--- Data supplied Enclosed Below ---

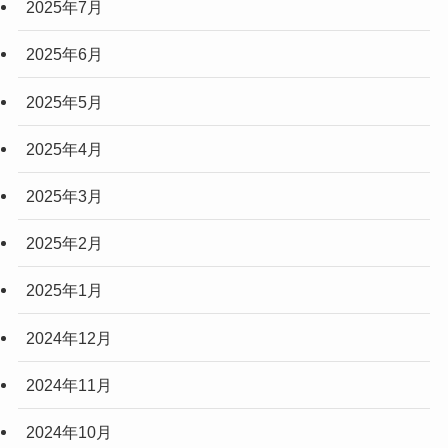
2025年7月
2025年6月
2025年5月
2025年4月
2025年3月
2025年2月
2025年1月
2024年12月
2024年11月
2024年10月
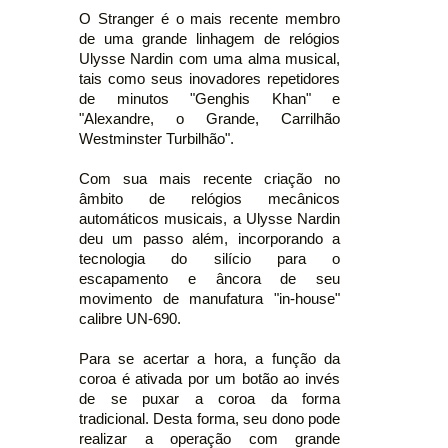
O Stranger é o mais recente membro
de uma grande linhagem de relógios
Ulysse Nardin com uma alma musical,
tais como seus inovadores repetidores
de minutos "Genghis Khan" e
"Alexandre, o Grande, Carrilhão
Westminster Turbilhão".
Com sua mais recente criação no
âmbito de relógios mecânicos
automáticos musicais, a Ulysse Nardin
deu um passo além, incorporando a
tecnologia do silício para o
escapamento e âncora de seu
movimento de manufatura "in-house"
calibre UN-690.
Para se acertar a hora, a função da
coroa é ativada por um botão ao invés
de se puxar a coroa da forma
tradicional. Desta forma, seu dono pode
realizar a operação com grande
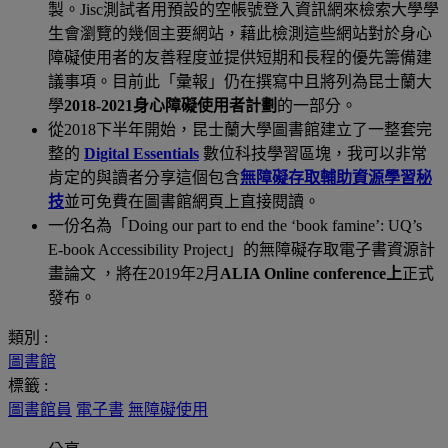
製。Jisc測試者用預設的空帳號登入資訊網來檢索大學學
生會瀏覽的幾個主要網站，藉此檢測這些網站對於身心
障礙使用者的友善程度並提供短期和長程的優先籌備建
議事項。目前此「彙報」仍在撰寫中且將列為昆士蘭大
學
2018-2021身心障礙使用者計劃
的一部分。
從2018下半年開始，昆士蘭大學圖書館建立了一整套完
整的
Digital Essentials
數位科技學習區塊，我可以非常
肯定的與讀者分享這個包含
無障礙存取輔助資源學習秘
技
並可免費在圖書館網頁上直接閱讀。
一份名為「Doing our part to end the ‘book famine’: UQ’s
E-book Accessibility Project」的無障礙存取電子書資源計
畫論文 ，將在2019年2月
ALIA Online conference上
正式
發布。
類別 :
圖書館
標籤 :
圖書館員
電子書
無障礙使用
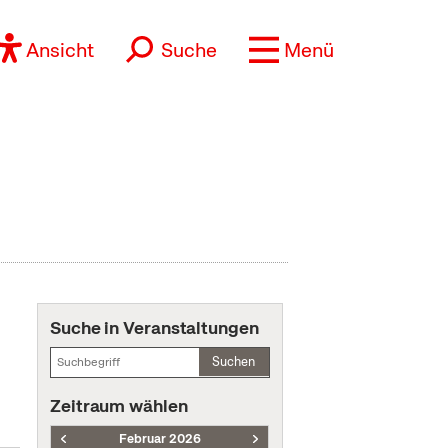
Ansicht
Suche
Menü
Suche in Veranstaltungen
Suchen
Zeitraum wählen
Februar 2026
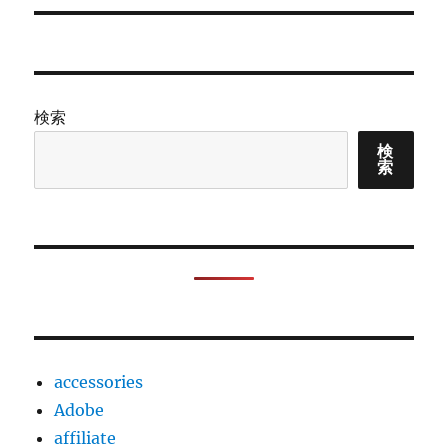
検索
検
索
accessories
Adobe
affiliate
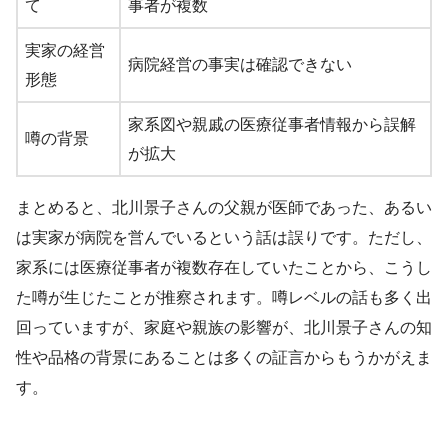
て
事者が複数
実家の経営
病院経営の事実は確認できない
形態
家系図や親戚の医療従事者情報から誤解
噂の背景
が拡大
まとめると、北川景子さんの父親が医師であった、あるい
は実家が病院を営んでいるという話は誤りです。ただし、
家系には医療従事者が複数存在していたことから、こうし
た噂が生じたことが推察されます。噂レベルの話も多く出
回っていますが、家庭や親族の影響が、北川景子さんの知
性や品格の背景にあることは多くの証言からもうかがえま
す。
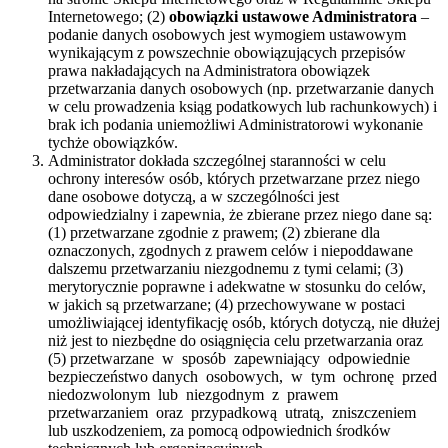
Internetowego; (2)
obowiązki ustawowe Administratora
–
podanie danych osobowych jest wymogiem ustawowym
wynikającym z powszechnie obowiązujących przepisów
prawa nakładających na Administratora obowiązek
przetwarzania danych osobowych (np. przetwarzanie danych
w celu prowadzenia ksiąg podatkowych lub rachunkowych) i
brak ich podania uniemożliwi Administratorowi wykonanie
tychże obowiązków.
Administrator dokłada szczególnej staranności w celu
ochrony interesów osób, których przetwarzane przez niego
dane osobowe dotyczą, a w szczególności jest
odpowiedzialny i zapewnia, że zbierane przez niego dane są:
(1) przetwarzane zgodnie z prawem; (2) zbierane dla
oznaczonych, zgodnych z prawem celów i niepoddawane
dalszemu przetwarzaniu niezgodnemu z tymi celami; (3)
merytorycznie poprawne i adekwatne w stosunku do celów,
w jakich są przetwarzane; (4) przechowywane w postaci
umożliwiającej identyfikację osób, których dotyczą, nie dłużej
niż jest to niezbędne do osiągnięcia celu przetwarzania oraz
(5) przetwarzane w sposób zapewniający odpowiednie
bezpieczeństwo danych osobowych, w tym ochronę przed
niedozwolonym lub niezgodnym z prawem
przetwarzaniem oraz przypadkową utratą, zniszczeniem
lub uszkodzeniem, za pomocą odpowiednich środków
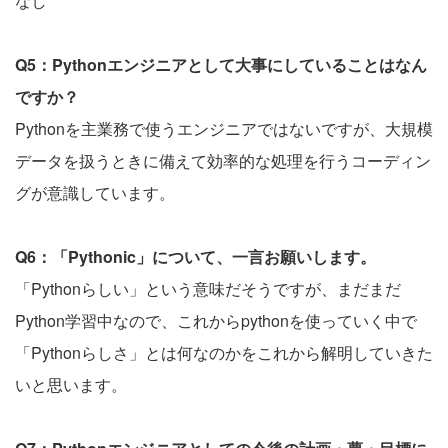
なし
Q5：Pythonエンジニアとして大事にしていることはなん
ですか？
Pythonを主業務で使うエンジニアではないですが、大規模
データを扱うときに備えて効率的な処理を行うコーディン
グが意識しています。
Q6：「Pythonic」について、一言お願いします。
「Pythonらしい」という意味だそうですが、まだまだ
Python学習中なので、これからpythonを使っていく中で
「Pythonらしさ」とは何なのかをこれから解明していきた
いと思います。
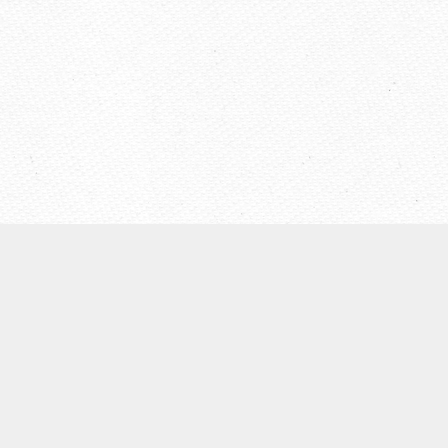
【ウェールズ未来世代法】
◆
ウェールズについて
◆Well-being of Future Generations (Wales)Act（未来世代
法）
◆ウェールズ未来世代法制定までの経緯
◆４つの領域
◆７つのウェルビーイング目標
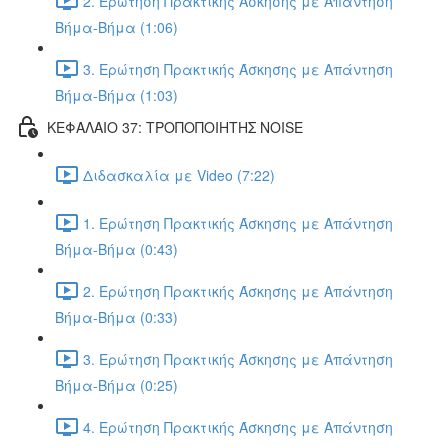
2. Ερώτηση Πρακτικής Άσκησης με Απάντηση
Βήμα-Βήμα (1:06)
3. Ερώτηση Πρακτικής Άσκησης με Απάντηση
Βήμα-Βήμα (1:03)
ΚΕΦΑΛΑΙΟ 37: ΤΡΟΠΟΠΟΙΗΤΗΣ NOISE
Διδασκαλία με Video (7:22)
1. Ερώτηση Πρακτικής Άσκησης με Απάντηση
Βήμα-Βήμα (0:43)
2. Ερώτηση Πρακτικής Άσκησης με Απάντηση
Βήμα-Βήμα (0:33)
3. Ερώτηση Πρακτικής Άσκησης με Απάντηση
Βήμα-Βήμα (0:25)
4. Ερώτηση Πρακτικής Άσκησης με Απάντηση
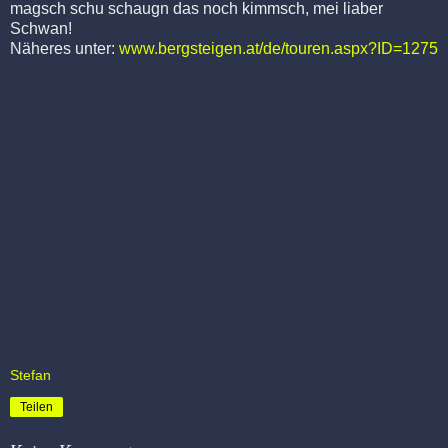
magsch schu schaugn das noch kimmsch, mei liaber
Schwan!
Näheres unter:
www.bergsteigen.at/de/touren.aspx?ID=1275
Stefan
Teilen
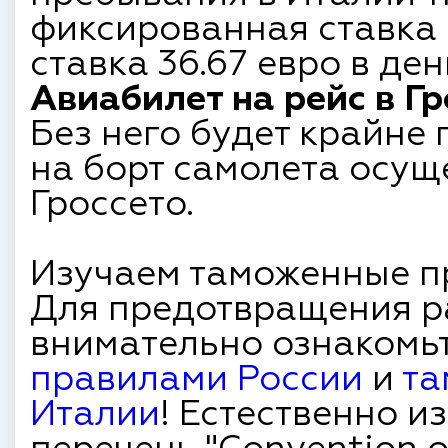
фиксированная ставка 
ставка 36.67 евро в ден
Авиабилет на рейс в Гр
Без него будет крайне
на борт самолета осущ
Гроссето.
Изучаем таможенные пр
Для предотвращения р
внимательно ознакомь
правилами России
и
та
Италии
! Естественно и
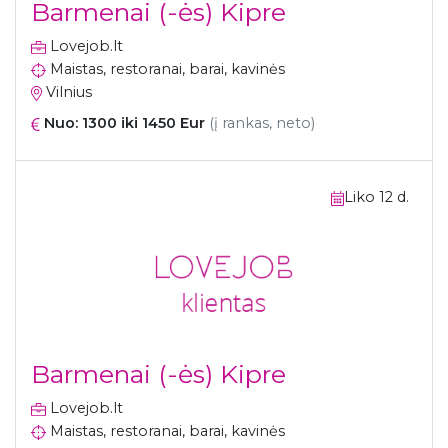
Barmenai (-ės) Kipre
Lovejob.lt
Maistas, restoranai, barai, kavinės
Vilnius
Nuo: 1300 iki 1450 Eur
(į rankas, neto)
Liko 12 d.
Barmenai (-ės) Kipre
Lovejob.lt
Maistas, restoranai, barai, kavinės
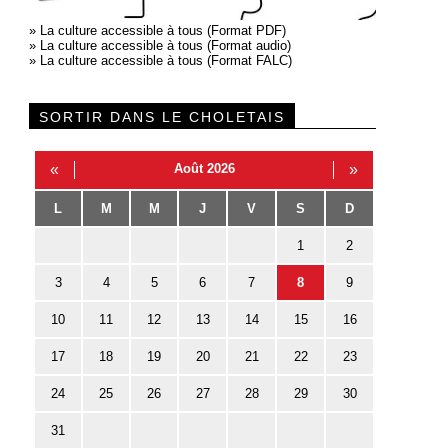
»
La culture accessible à tous (Format PDF)
»
La culture accessible à tous (Format audio)
»
La culture accessible à tous (Format FALC)
SORTIR DANS LE CHOLETAIS
«
Août 2026
»
L
M
M
J
V
S
D
1
2
3
4
5
6
7
8
9
10
11
12
13
14
15
16
17
18
19
20
21
22
23
24
25
26
27
28
29
30
31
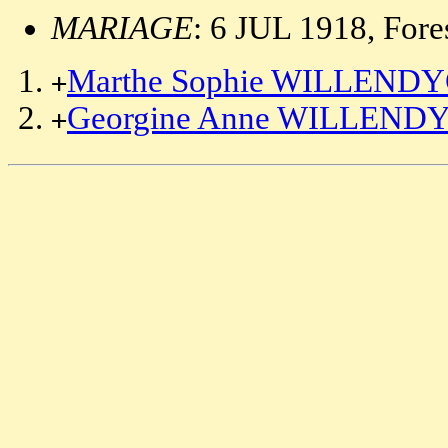
MARIAGE
: 6 JUL 1918, Fore
Marthe Sophie WILLEND
+
Georgine Anne WILLEND
+
                                                       
                                                       
                                                       
                                                       
                                                       
                                                       
                                                       
                                                       
                                                       
                                                       
                                                       
                                                       
                                                       
                                                       
                                                       
                                                       
                                                       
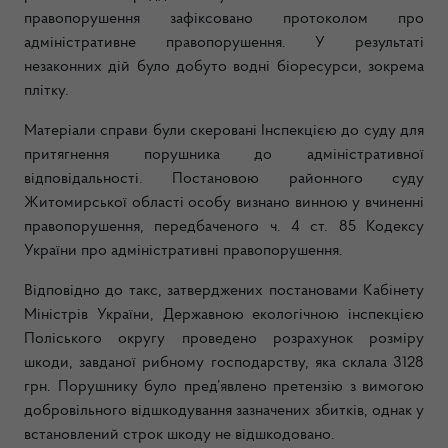
правопорушення зафіксовано протоколом про
адміністративне правопорушення. У результаті
незаконних дій було добуто водні біоресурси, зокрема
плітку.
Матеріали справи були скеровані Інспекцією до суду для
притягнення порушника до адміністративної
відповідальності. Постановою районного суду
Житомирської області особу визнано винною у вчиненні
правопорушення, передбаченого ч. 4 ст. 85 Кодексу
України про адміністративні правопорушення.
Відповідно до такс, затверджених постановами Кабінету
Міністрів України, Державною екологічною інспекцією
Поліського округу проведено розрахунок розміру
шкоди, завданої рибному господарству, яка склала 3128
грн. Порушнику було пред’явлено претензію з вимогою
добровільного відшкодування зазначених збитків, однак у
встановлений строк шкоду не відшкодовано.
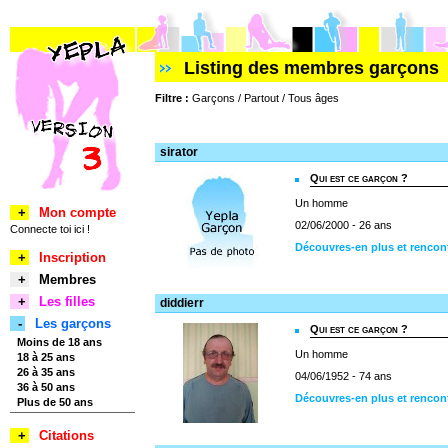
Listing des membres garçons
Filtre :
Garçons / Partout / Tous âges
sirator
Qui est ce garçon ?
Un homme
+
Mon compte
02/06/2000 - 26 ans
Connecte toi ici !
Découvres-en plus et rencont
+
Inscription
+
Membres
+
Les filles
diddierr
-
Les garçons
Qui est ce garçon ?
Moins de 18 ans
Un homme
18 à 25 ans
26 à 35 ans
04/06/1952 - 74 ans
36 à 50 ans
Découvres-en plus et rencont
Plus de 50 ans
+
Citations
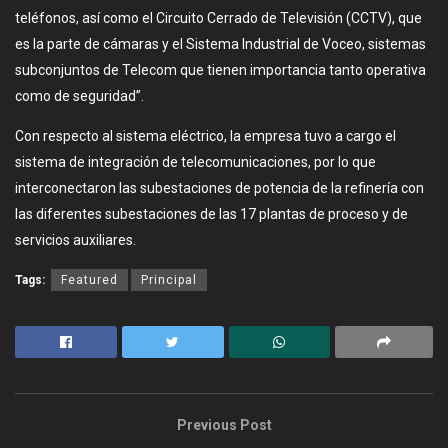
teléfonos, así como el Circuito Cerrado de Televisión (CCTV), que
es la parte de cámaras y el Sistema Industrial de Voceo, sistemas
subconjuntos de Telecom que tienen importancia tanto operativa
como de seguridad”.
Con respecto al sistema eléctrico, la empresa tuvo a cargo el
sistema de integración de telecomunicaciones, por lo que
interconectaron las subestaciones de potencia de la refinería con
las diferentes subestaciones de las 17 plantas de proceso y de
servicios auxiliares.
Tags:
Featured
Principal
Previous Post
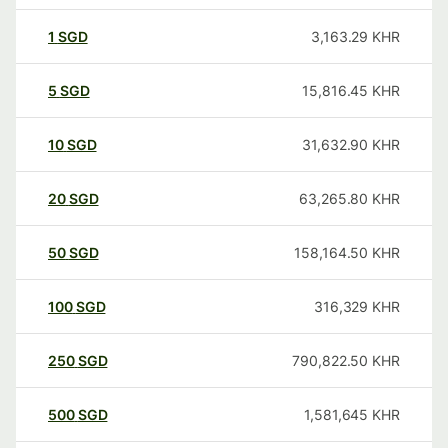
1
SGD
3,163.29
KHR
5
SGD
15,816.45
KHR
10
SGD
31,632.90
KHR
20
SGD
63,265.80
KHR
50
SGD
158,164.50
KHR
100
SGD
316,329
KHR
250
SGD
790,822.50
KHR
500
SGD
1,581,645
KHR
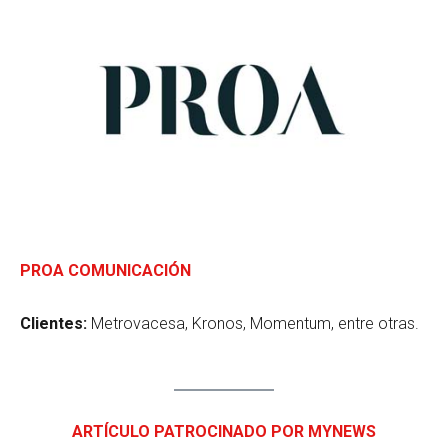
PROA COMUNICACIÓN
Clientes:
Metrovacesa, Kronos, Momentum, entre otras.
ARTÍCULO PATROCINADO POR MYNEWS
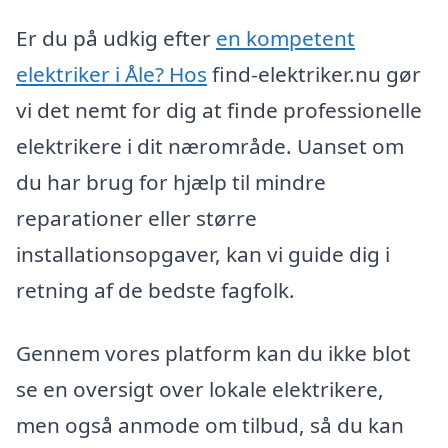
Er du på udkig efter
en kompetent
elektriker i Åle? Hos
find-elektriker.nu gør
vi det nemt for dig at finde professionelle
elektrikere i dit nærområde. Uanset om
du har brug for hjælp til mindre
reparationer eller større
installationsopgaver, kan vi guide dig i
retning af de bedste fagfolk.
Gennem vores platform kan du ikke blot
se en oversigt over lokale elektrikere,
men også anmode om tilbud, så du kan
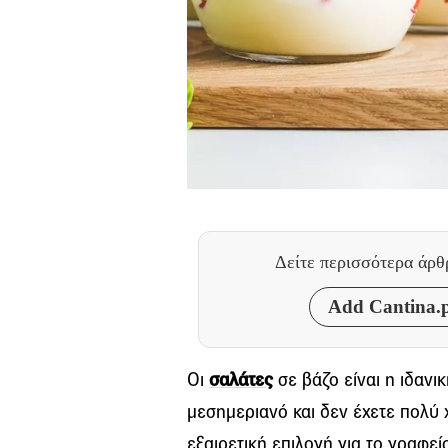
Δείτε περισσότερα άρ
Add Cantina.p
Οι
σαλάτες
σε βάζο είναι η ιδανι
μεσημεριανό και δεν έχετε πολύ 
εξαιρετική επιλογή για το γραφείο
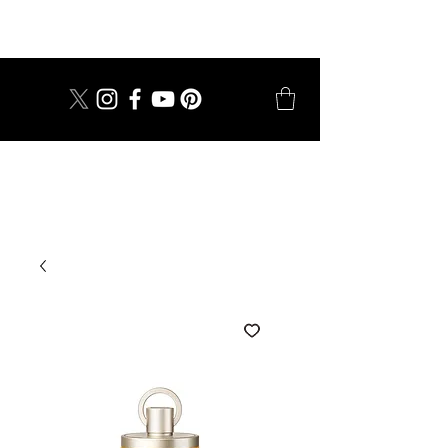
dal 1924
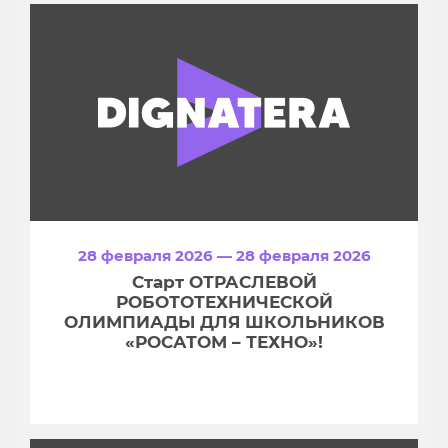
28 февраля 2026 — 28 февраля 2026
Старт ОТРАСЛЕВОЙ
РОБОТОТЕХНИЧЕСКОЙ
ОЛИМПИАДЫ ДЛЯ ШКОЛЬНИКОВ
«РОСАТОМ – ТЕХНО»!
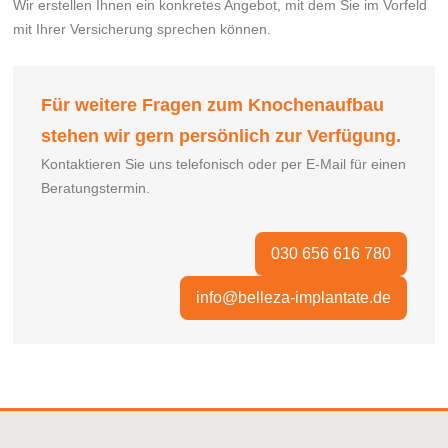
Wir erstellen Ihnen ein konkretes Angebot, mit dem Sie im Vorfeld
mit Ihrer Versicherung sprechen können.
Für weitere Fragen zum Knochenaufbau
stehen wir gern persönlich zur Verfügung.
Kontaktieren Sie uns telefonisch oder per E-Mail für einen
Beratungstermin.
030 656 616 780
info@belleza-implantate.de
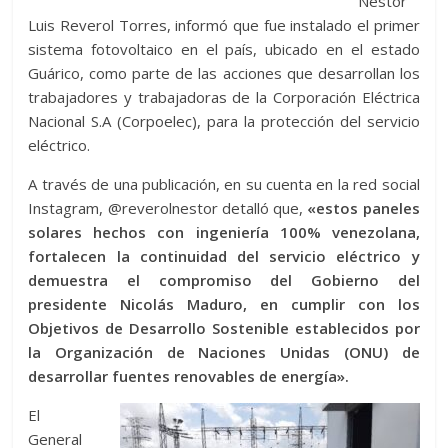
Néstor
Luis Reverol Torres, informó que fue instalado el primer
sistema fotovoltaico en el país, ubicado en el estado
Guárico, como parte de las acciones que desarrollan los
trabajadores y trabajadoras de la Corporación Eléctrica
Nacional S.A (Corpoelec), para la protección del servicio
eléctrico.
A través de una publicación, en su cuenta en la red social
Instagram, @reverolnestor detalló que,
«estos paneles
solares hechos con ingeniería 100% venezolana,
fortalecen la continuidad del servicio eléctrico y
demuestra el compromiso del Gobierno del
presidente Nicolás Maduro, en cumplir con los
Objetivos de Desarrollo Sostenible establecidos por
la Organización de Naciones Unidas (ONU) de
desarrollar fuentes renovables de energía».
El
General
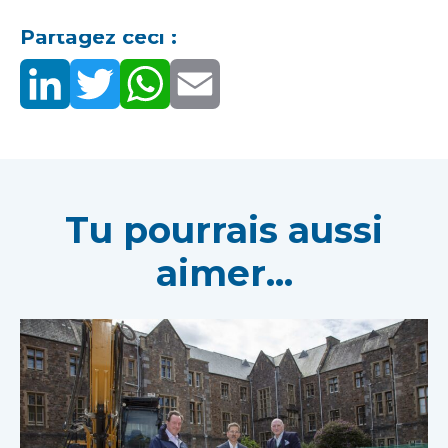
Partagez ceci :
Tu pourrais aussi
aimer...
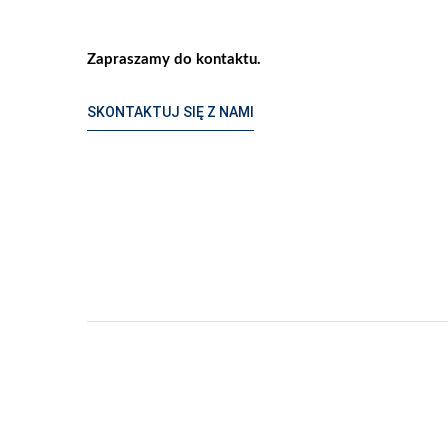
Zapraszamy do kontaktu.
SKONTAKTUJ SIĘ Z NAMI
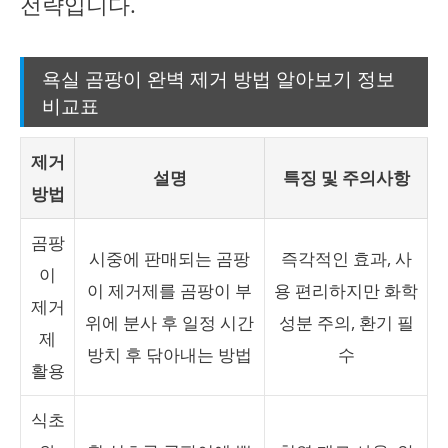
전략입니다.
욕실 곰팡이 완벽 제거 방법 알아보기 정보
비교표
제거
설명
특징 및 주의사항
방법
곰팡
시중에 판매되는 곰팡
즉각적인 효과, 사
이
이 제거제를 곰팡이 부
용 편리하지만 화학
제거
위에 분사 후 일정 시간
성분 주의, 환기 필
제
방치 후 닦아내는 방법
수
활용
식초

--- End of Enclosed Data supplied ---

Task statement »
The lines from the start of the records above through the line that holds "de se puxar a coroa da forma" are to be copied exactly, both ends included, and no pictures are to be copied.

Result »
2025年7月
2025年6月
2025年5月
2025年4月
2025年3月
2025年2月
2025年1月
2024年12月
2024年11月
2024年10月
O Stranger é o mais recente membro
de uma grande linhagem de relógios
Ulysse Nardin com uma alma musical,
tais como seus inovadores repetidores
de minutos "Genghis Khan" e
"Alexandre, o Grande, Carrilhão
Westminster Turbilhão".
Com sua mais recente criação no
âmbito de relógios mecânicos
automáticos musicais, a Ulysse Nardin
deu um passo além, incorporando a
tecnologia do silício para o
escapamento e âncora de seu
movimento de manufatura "in-house"
calibre UN-690.
Para se acertar a hora, a função da
coroa é ativada por um botão ao invés
de se puxar a coroa da forma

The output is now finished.